De nada le sirvió, más bien al contrario, frente a la bestia nazi. Los alemanes decidieron aplicar la “solución final” a los judíos romanos. El 18 de octubre de 1943, un largo millar de ellos se hacinaban en el tren que los condujo desde el Collegio Militare hasta Auschwitz. Allí iba Luwdig Pollak con su mujer e hijos, que también cavarían tumba de humo en las nubes de Birkenau. De nada sirvió la diplomacia del Vaticano en el empeño por evitarle la shoah al amigo que un día rescatara y donase al Papa un valiosísimo cáliz medieval.
Sobre la figura del estudioso hebreo ha centrado Hans von Trotha su bien documentada novela, sirviéndose de un hábil recurso. El autor imagina que la Santa Sede, conocedora de la inminente redada de las SS, envía un emisario, el sr. K., al domicilio de Pollak para convencerlo de que se refugie con los suyos junto al Pontífice. El relato ante un monseñor de la curia sobre la fallida gestión, es el tercer elemento del discurso narrativo.
Tan sabio como ingenuo, cansado ya de la existencia, el arqueólogo judío prefiere pasar aquellas últimas horas con K., narrándole la vida, “sumergido en el torrente de sus recuerdos (pág. 80), hasta que el hombre se marcha sin conseguir el objetivo. Para recomponer la biografía del personaje, von Trotha, doctor en Filosofía, ha acudido a las mejores fuentes, entre otras: la biblioteca y archivo Pollak, conservados en el Museo Barraco de Roma (del que el israelita fue director); los diarios del mismo; el Instituto Arqueológico de Roma, con que estuvo intensamente ligado y el archivo de Göethe, dada la indeclinable devoción del protagonista por el gran romántico alemán.

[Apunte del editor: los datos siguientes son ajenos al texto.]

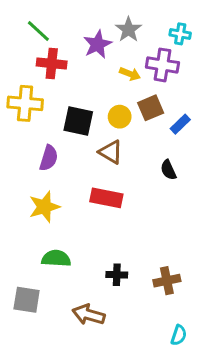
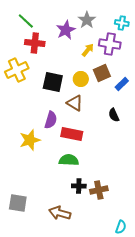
yellow arrow: (130, 74) -> (88, 50), turned -72
yellow cross: (25, 103) -> (17, 70), turned -30
purple semicircle: (49, 158) -> (51, 120), moved
green semicircle: (56, 258) -> (69, 160), moved
brown cross: (167, 281) -> (99, 190), moved

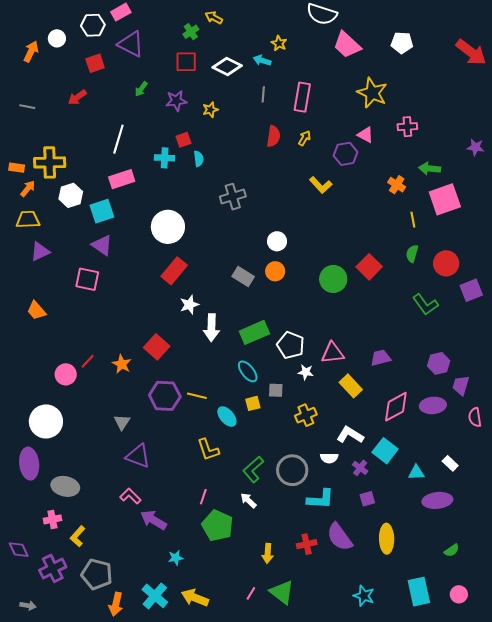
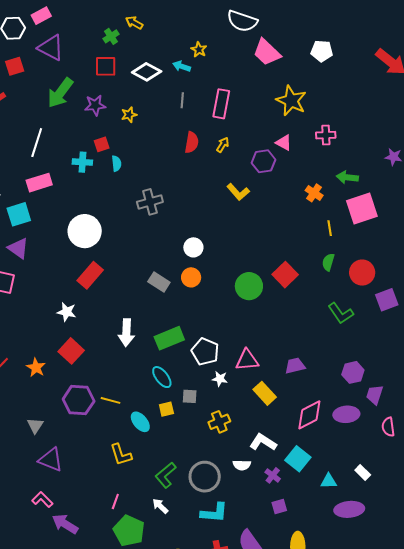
green arrow: (141, 89) -> (60, 93), size x2.0
white star: (189, 305) -> (67, 312), moved, turned 30
cyan L-shape: (320, 499) -> (214, 513), moved

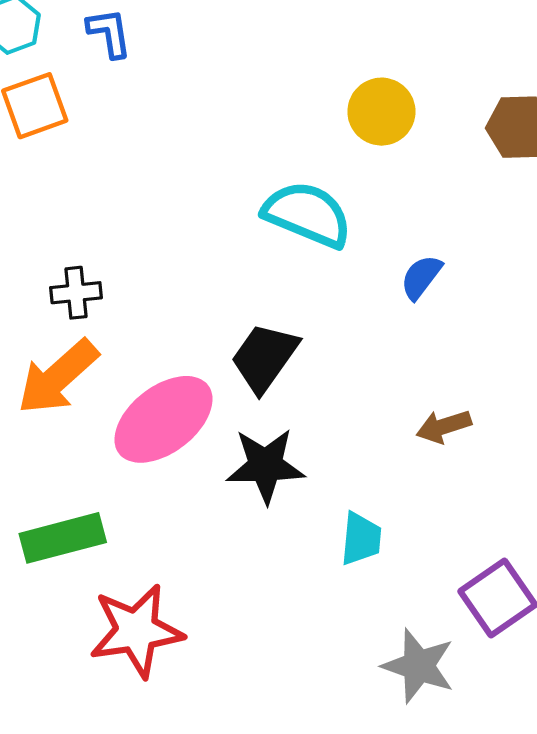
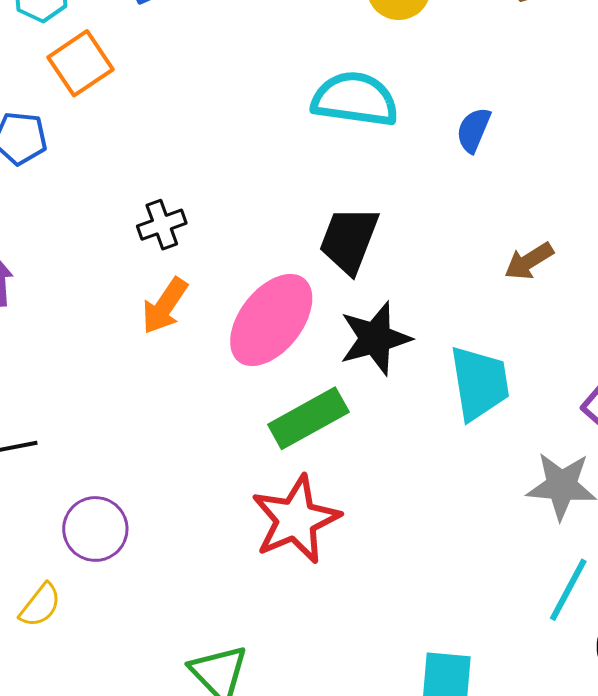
orange arrow: (58, 377) -> (165, 306), size x0.7
green rectangle: (63, 538) -> (308, 418), moved
cyan trapezoid: (361, 539) -> (479, 383), size x1.5

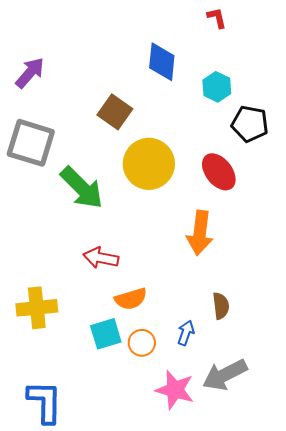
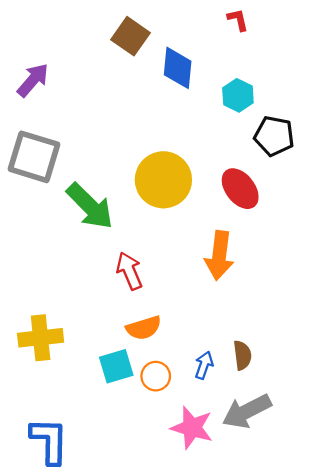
brown square: (115, 112) -> (130, 36), moved
red arrow: (101, 258) -> (129, 271), moved, turned 56
brown semicircle: (221, 306) -> (242, 355), moved

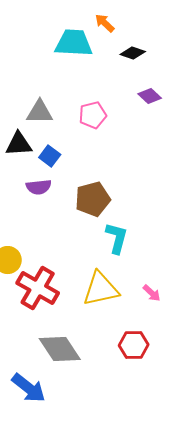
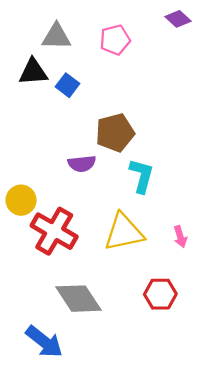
purple semicircle: (39, 187) -> (82, 164), moved
pink arrow: (152, 293) -> (180, 237), turned 30

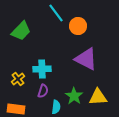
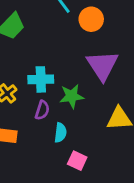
purple triangle: (86, 59) -> (102, 65), turned 30
green star: (74, 96) -> (72, 96), moved, turned 30

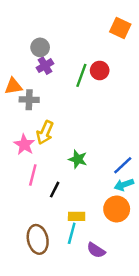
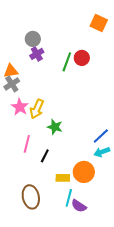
gray cross: (29, 100) -> (12, 84), moved, turned -35
pink star: (24, 145) -> (20, 107), moved
green star: (78, 159) -> (55, 127), moved
orange circle: (117, 209) -> (84, 172), moved
cyan line: (72, 233) -> (69, 198), moved

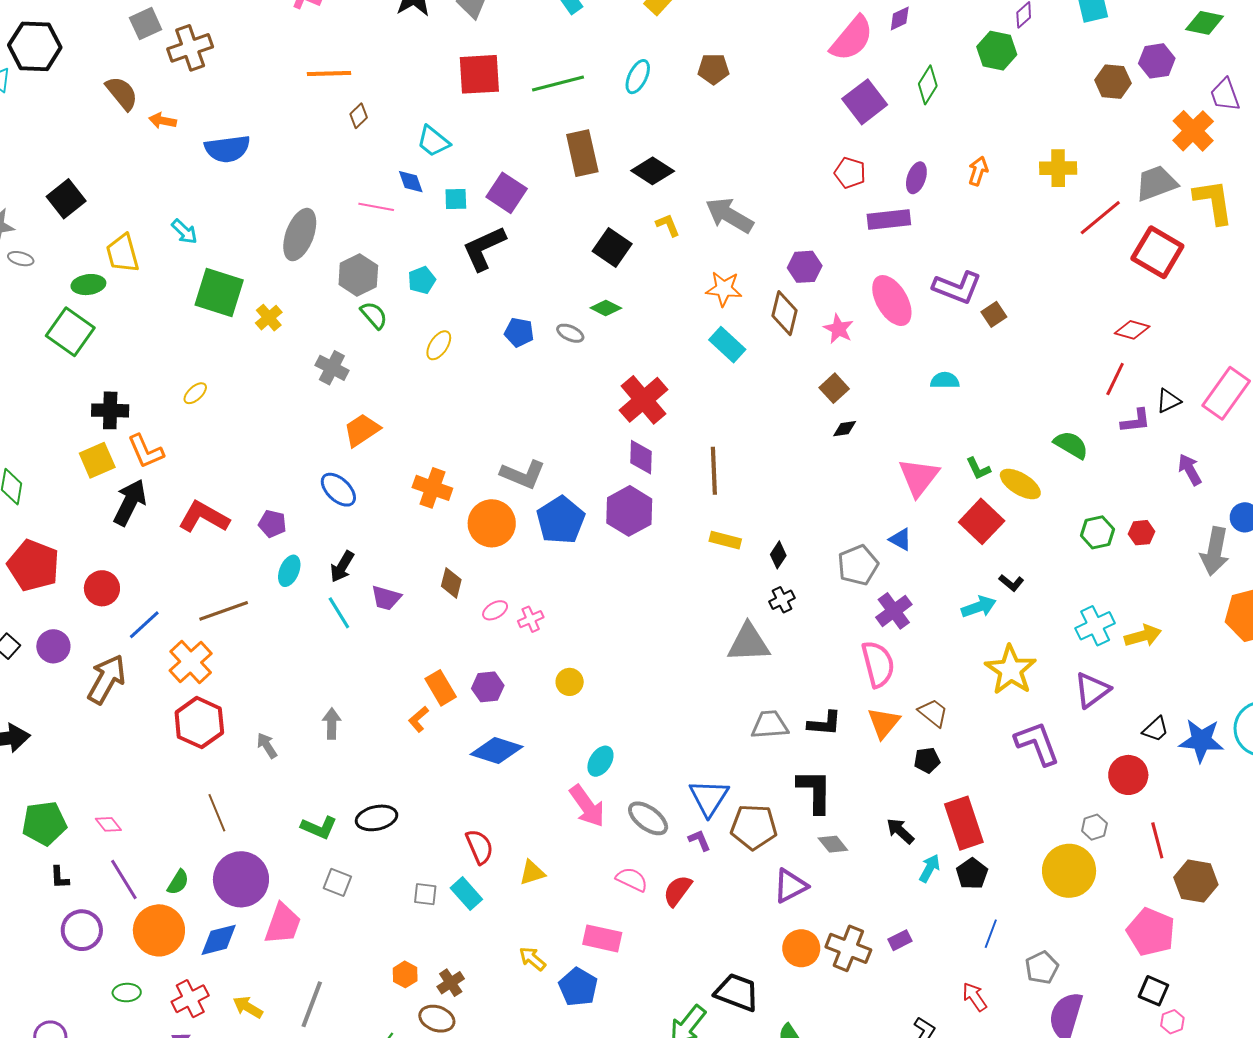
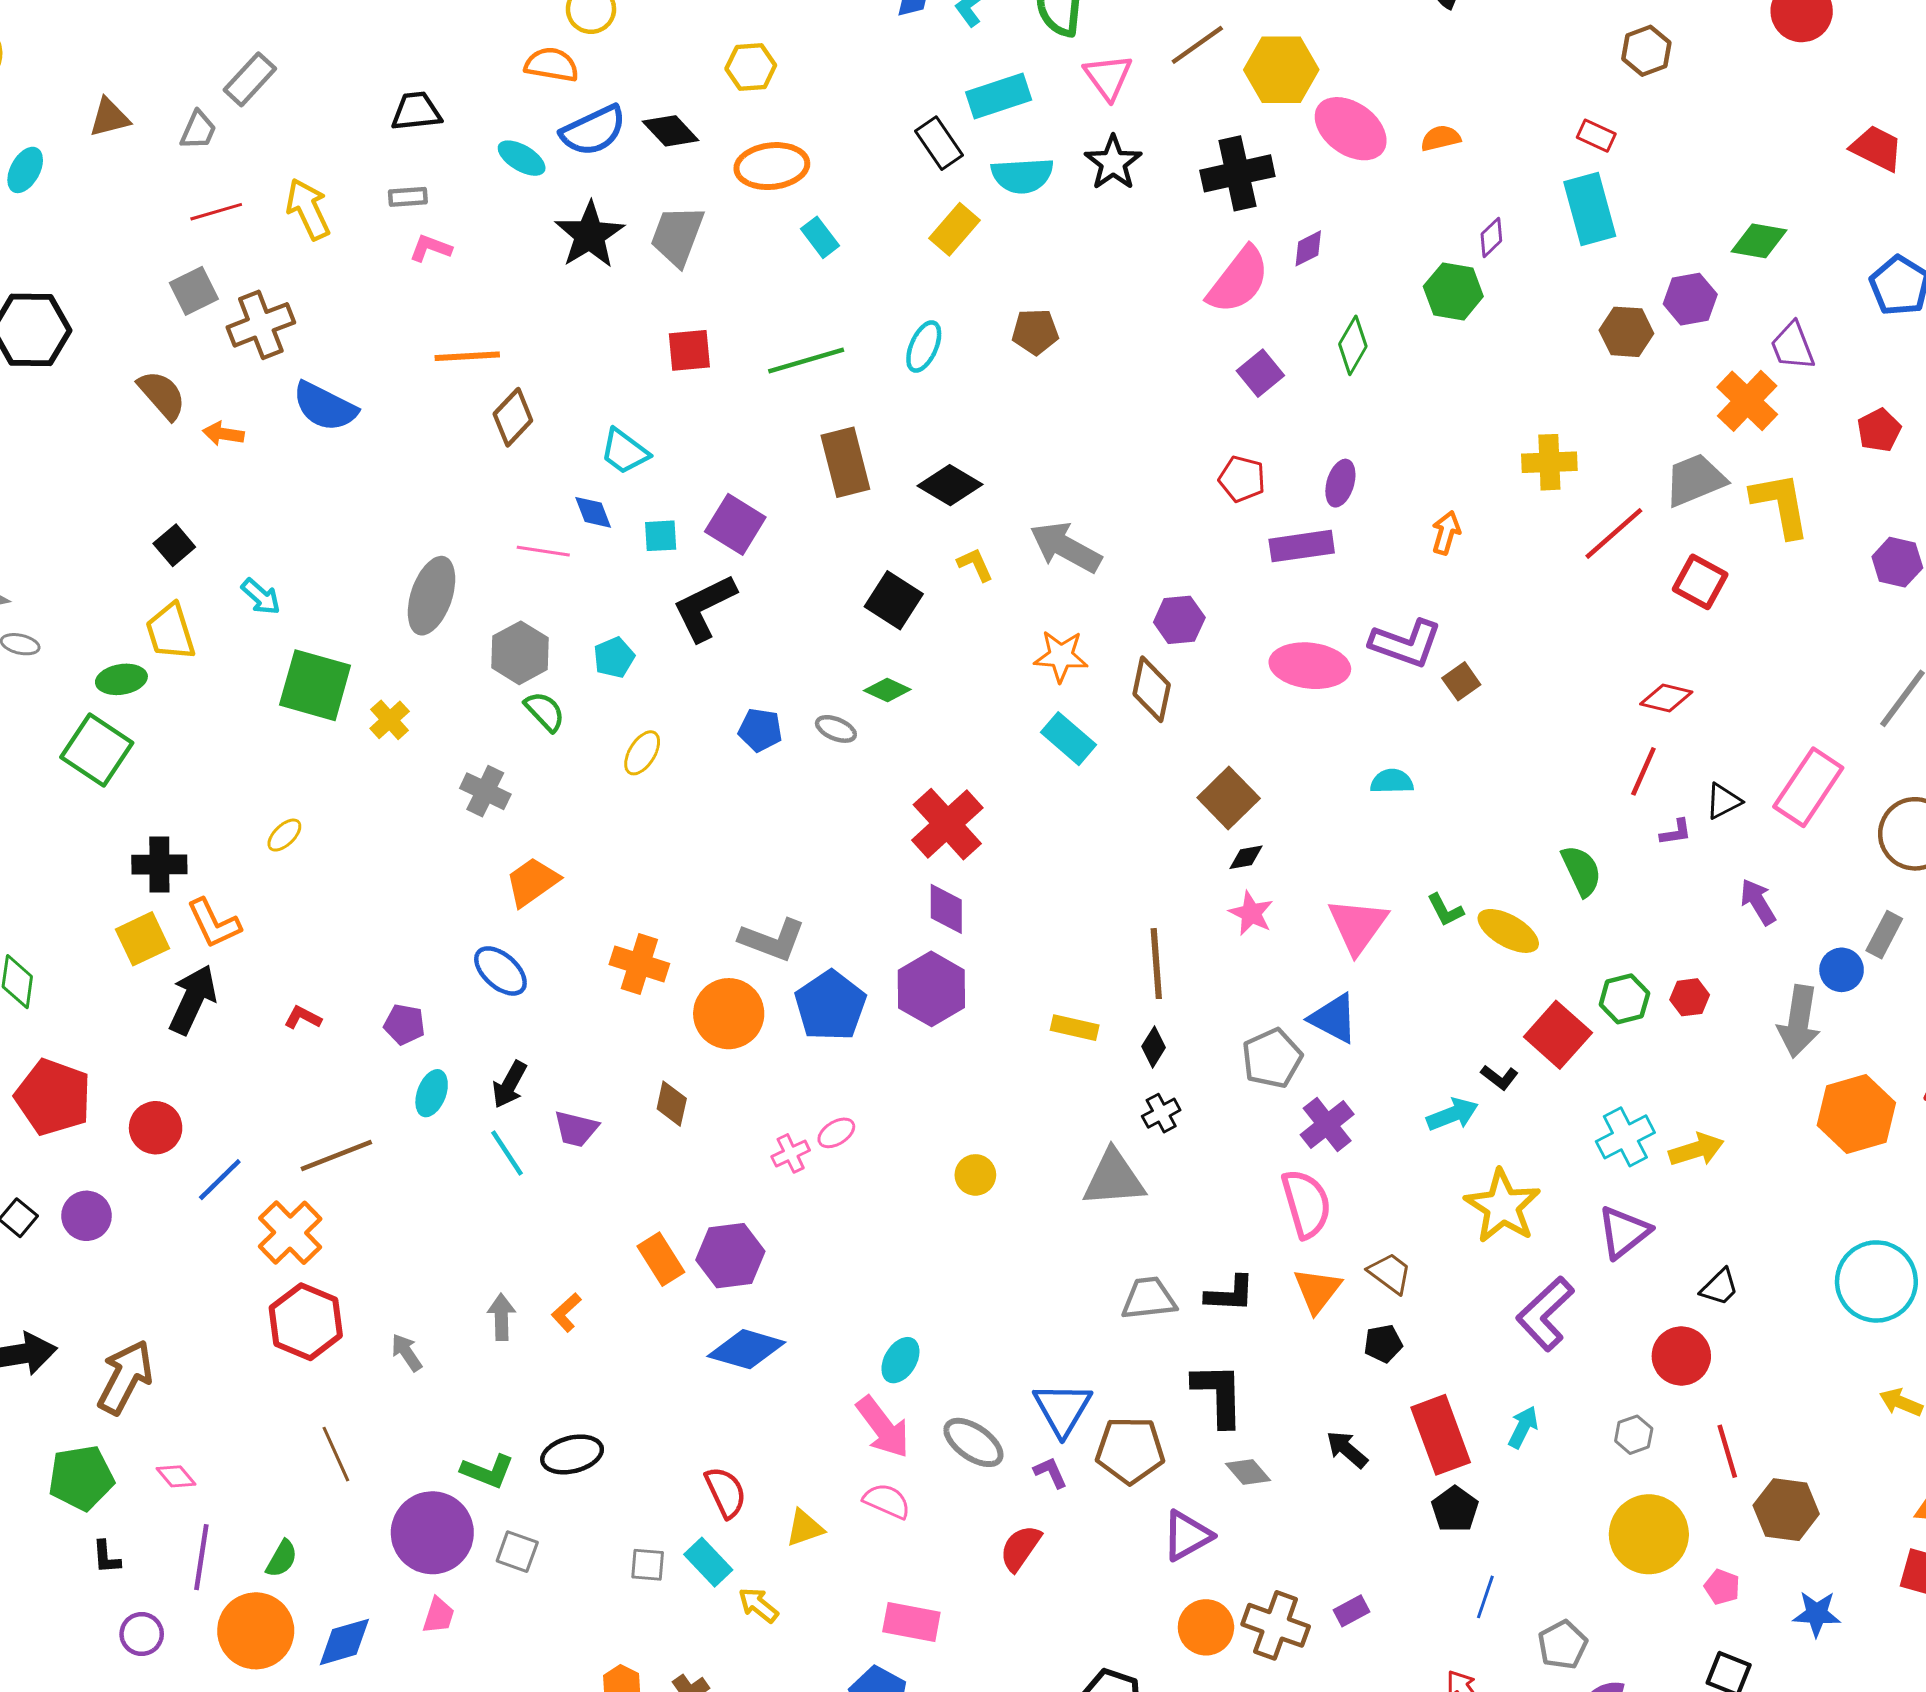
red square: (479, 74) -> (689, 350), size x0.7
purple square: (865, 102) -> (1260, 373), size x0.7
brown diamond: (359, 116) -> (513, 417), size x1.5
blue semicircle: (227, 149) -> (325, 407), moved, turned 36
orange arrow: (978, 171) -> (1446, 533), moved
black square: (66, 199) -> (174, 545), moved, size x0.7
red square: (1157, 252) -> (1700, 582), size x0.7
pink ellipse: (892, 301) -> (1310, 666), turned -51
pink star: (839, 329) -> (1251, 913), moved
brown square: (834, 388) -> (1229, 798), size x1.4
purple L-shape: (1136, 421) -> (1676, 832), size x0.7
green semicircle: (1071, 445) -> (1581, 871), turned 36
brown line: (714, 471) -> (1156, 964), moved
red L-shape: (204, 517) -> (303, 1018), size x0.5
red square: (982, 521) -> (1558, 1035), moved
blue triangle: (900, 539) -> (1334, 1018), size x1.5
pink ellipse: (495, 610) -> (836, 1133), moved
brown arrow: (107, 679) -> (125, 1377), moved
yellow circle: (570, 682) -> (975, 1175), moved
purple hexagon: (488, 687) -> (730, 1256), size x1.4
orange L-shape: (419, 719) -> (566, 1312), moved
blue star: (1201, 740) -> (1817, 1614), moved, size x0.7
purple L-shape: (1037, 743) -> (1545, 1314), turned -111
cyan arrow: (930, 868) -> (1523, 1427), moved
yellow circle: (1069, 871) -> (1649, 1534), moved
purple line: (124, 879) -> (201, 1557), turned 42
purple circle: (241, 879) -> (432, 1533), moved
pink semicircle: (632, 879) -> (887, 1501), moved
pink trapezoid: (283, 924) -> (438, 1615), size x0.6
purple circle: (82, 930) -> (142, 1634), size x0.7
pink pentagon: (1151, 932) -> (1722, 1587), size x0.5
yellow arrow: (532, 959) -> (758, 1605), moved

Con tan ricos materiales se construye un texto que tiene tanto de ficción como de realidades históricas. De la mano de alguien con un olfato especial para percibir el aura de lo auténtico, sin intereses políticos, permite recorrer los recovecos de aquella Roma primisecular donde el arte parecía emerger por todos los rincones. Con escasa atención a los futuros líderes fascistas (Mussolini y Hitler aparecen en algunas páginas; Franco, en ninguna), se recompone una época, dorada primero, trágica después, a los ojos de un testigo excepcional.
“No creo que vengan a por mí”, repite Pollak, como mantra taumatúrgico ante las urgencias de K., que, menos culto, pero mucho más realista, le tiene organizada la fuga merced a algún cómplice alemán y el amparo del Papa, “protector de los judíos romanos” (pág. 102).
Laocoonte, sacerdote de Poseidón, se opuso a que en Troya entrasen el caballo –trampa, alanceándolo. Timeo Danaos et dona ferentes: Temo a los griegos, más aún si traen regalos, formuló su sospecha según Virgilio (Eneida, II). Atenea, empecinada en defender a Aquiles y los suyos, se enfadó e hizo que serpientes marinas devorasen al cauteloso y sus dos hijos. El grupo escultórico de la terrible lucha del sacerdote contra los monstruos ha pasado a la historia como “el icono prototípico de la agonía humana”.
“Estaremos a salvo mientras sigamos leyendo a Goethe. El lenguaje es lo más importante que tenemos, además del arte”, proponía Pollak, tal vez ante la sonrisa sarcástica de algún SS.
Hans von Trotha, El brazo de Pollak. Cáceres, Periférica, 2024.